# YOUR INSTRUCTIONS
Transcribe, exactly and in full, every line from the one including "大気汚染物質広域監視システム（" to the end of the listing.

# DATA PROVIDED
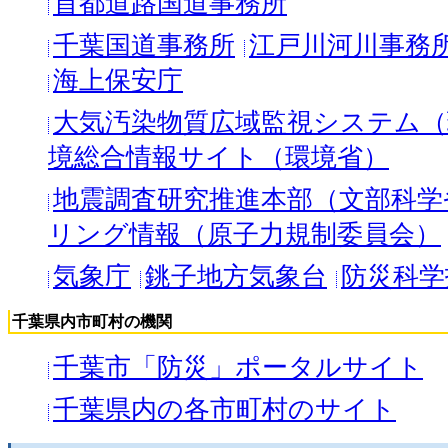
首都道路国道事務所
千葉国道事務所
江戸川河川事務
海上保安庁
大気汚染物質広域監視システム（
境総合情報サイト（環境省）
地震調査研究推進本部（文部科学
リング情報（原子力規制委員会）
気象庁
銚子地方気象台
防災科学
千葉県内市町村の機関
千葉市「防災」ポータルサイト
千葉県内の各市町村のサイト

# PROBLEM SOLUTION
大気汚染物質広域監視システム（
境総合情報サイト（環境省）
地震調査研究推進本部（文部科学
リング情報（原子力規制委員会）
気象庁
銚子地方気象台
防災科学
千葉県内市町村の機関
千葉市「防災」ポータルサイト
千葉県内の各市町村のサイト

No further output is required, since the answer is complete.